• [EXERCISE OBJECTIVE]
Among the entries below, find the line with "meter van De Rotterdam, 25.000 vierkante", then quote it and each following line up to and including the line with "berekend door (25.000 m² / 160.000 m²) x", and nothing else.

• [PROVIDED MATERIAL]
|---|

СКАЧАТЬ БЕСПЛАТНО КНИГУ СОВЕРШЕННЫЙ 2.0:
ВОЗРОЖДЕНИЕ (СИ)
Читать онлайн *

|---|

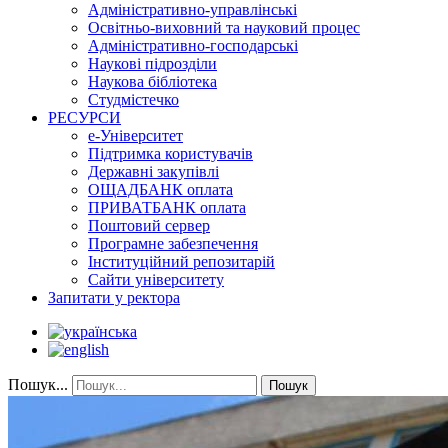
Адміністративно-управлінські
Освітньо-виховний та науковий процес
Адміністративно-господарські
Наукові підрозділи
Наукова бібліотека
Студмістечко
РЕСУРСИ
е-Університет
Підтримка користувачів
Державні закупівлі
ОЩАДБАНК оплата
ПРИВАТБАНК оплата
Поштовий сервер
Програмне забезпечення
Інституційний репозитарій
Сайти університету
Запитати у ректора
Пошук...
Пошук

|---|

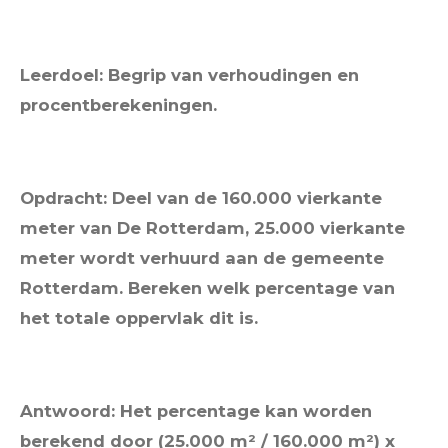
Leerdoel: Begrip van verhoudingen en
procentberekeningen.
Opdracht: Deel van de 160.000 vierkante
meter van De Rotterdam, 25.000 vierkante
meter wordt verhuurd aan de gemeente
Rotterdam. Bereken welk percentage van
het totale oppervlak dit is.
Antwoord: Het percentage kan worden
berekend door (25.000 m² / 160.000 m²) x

|---|

• [RESPONSE TO THE EXERCISE]
meter van De Rotterdam, 25.000 vierkante
meter wordt verhuurd aan de gemeente
Rotterdam. Bereken welk percentage van
het totale oppervlak dit is.
Antwoord: Het percentage kan worden
berekend door (25.000 m² / 160.000 m²) x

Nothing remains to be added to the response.